Saturday, July 23, 2011

Sucker Punch - 3/5

Zack Snyder is a man after my own heart. He does a decent job updating "Dawn Of The Dead", makes a visual feast out of "300", and keeps it true with a capital 'T' on "Watchmen". That's why "Sucker Punch" was supposed to be an epic film of glitz and action. Key word: supposed. Not that the film is horrible, it certainly strikes out to visually captivate and stun, but it's lacking depth and coherency undermines the experience. It gets the job done with enough style and flair to showcase Snyder's visual directing strengths, but it also fails to deliver on the more intelligent scripting levels it needed to to be the film it desperately wanted to.

Babydoll (Browning) has little time to do what needs to be done. After accidentally killing her sister while trying to save her, she is committed to a mental hospital and sits on a list to be lobotomized...very quickly. So she plans to escape, but she can only do it with the help of some of her fellow femme fatale sisters who favor her plan. With the help of a grand scheme, some items, and a very vivid imagination that takes her to new realms of fantasy, Babydoll just might make it out....

The entire time I was watching "Sucker Punch", I felt disappointed. The story just wasn't where it needed to be for it to work like it wanted. The character development is weak, the acting is mediocre (particularly from our leading ladies), and the duel reality plot fizzes in and out with the detailing character play. For a film that needed this parallel universe gimmick to be its center (with the reality of her mental institutional prison and the brothel), the film rarely gives us enough time jumping back and forth between the two to justify its means. You understand what is happening, but the trick isn't as clever as the film seems to think it is. Partnered with the weak character arcs and interactions, the basic foundation of the film is rocky at best and not enough to build the epic film it wanted to be on top of it.

What does make "Sucker Punch" a fantastic watch is Snyder's style as a director.

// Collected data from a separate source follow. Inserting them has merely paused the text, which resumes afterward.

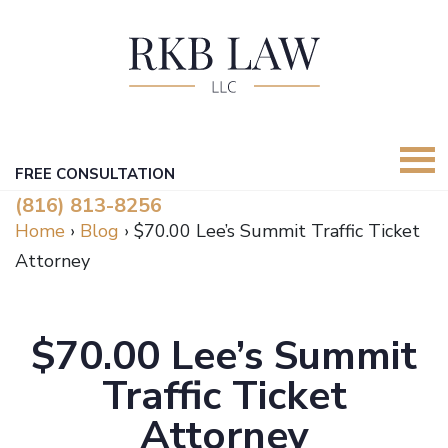
FREE CONSULTATION
(816) 813-8256
Home
›
Blog
›
$70.00 Lee’s Summit Traffic Ticket
Attorney
$70.00 Lee’s Summit
Traffic Ticket
Attorney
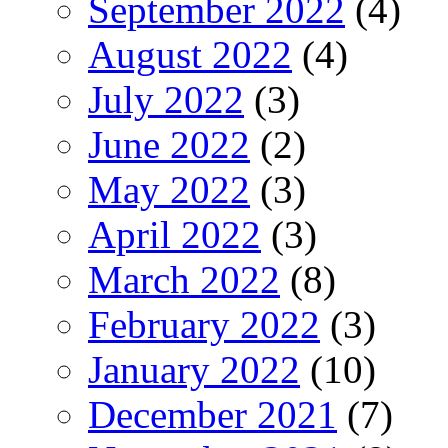
September 2022
(4)
August 2022
(4)
July 2022
(3)
June 2022
(2)
May 2022
(3)
April 2022
(3)
March 2022
(8)
February 2022
(3)
January 2022
(10)
December 2021
(7)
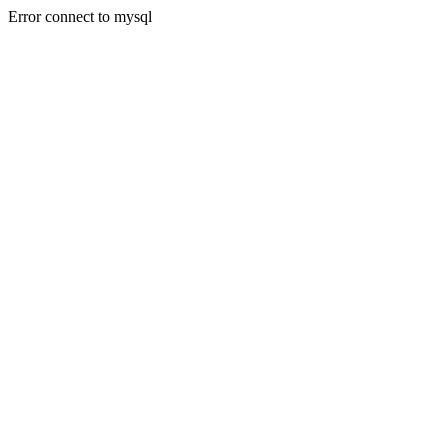
Error connect to mysql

Even if his writing is mediocre at best, he knows what he wants it to look like and pours the fantastical elements on in heaps. The opening prelude of Babydoll's incarceration is artsy in all the odd modern ways with its focus on the music and limited on scene dialogue and, of course, the action sequences for the escape attempt are jaw dropping. When I was told Snyder threw everything in but the kitchen sink, they weren't lying. Twenty foot tall samurai with gatling guns, undead Nazi robots, exploding zeppelins, cybernetic soldier robots, a dragon/helicopter chase...damn...this guy knows how to pierce the cult film fan's heart! The robot fight on the train is wicked awesome with its limited edits and swirling camera shots and the the extensive CGI work is well done enough to even ice over my classic special effect loving soul.  Although many are yelling out about watching young women in tiny skirts blow up shit and kill more shit, I think Snyder knew that ten years from now, these kinds of moves would make this film a cult classic, even if the critics now hammer it with poor ratings.

The bottom line remains that "Sucker Punch" is just a mediocre film. Although as much fun as he must have had with the visual aspects of the film and its artsy cult presentation, the script is under developed and it hurts the film in some big ways. Even the ending (which I'm assuming is the 'sucker punch' of the tale) seems a bit of a missed target as it does seemingly come out of the blue and leave too many things untouched. "Sucker Punch" is certainly disappointing (from Snyder especially), but cult fans will find much to love in its fantasy elements. Undead Nazi robots....not near enough of those in film.

BONUS RANT: I accidentally caught the theatrical version of the film rather than its extended cut. From what I hear, the extended cut is much better. When I get around to watching the extended cut, I will post the reaction on the bottom of this review to see if it improves the overall quality of the picture.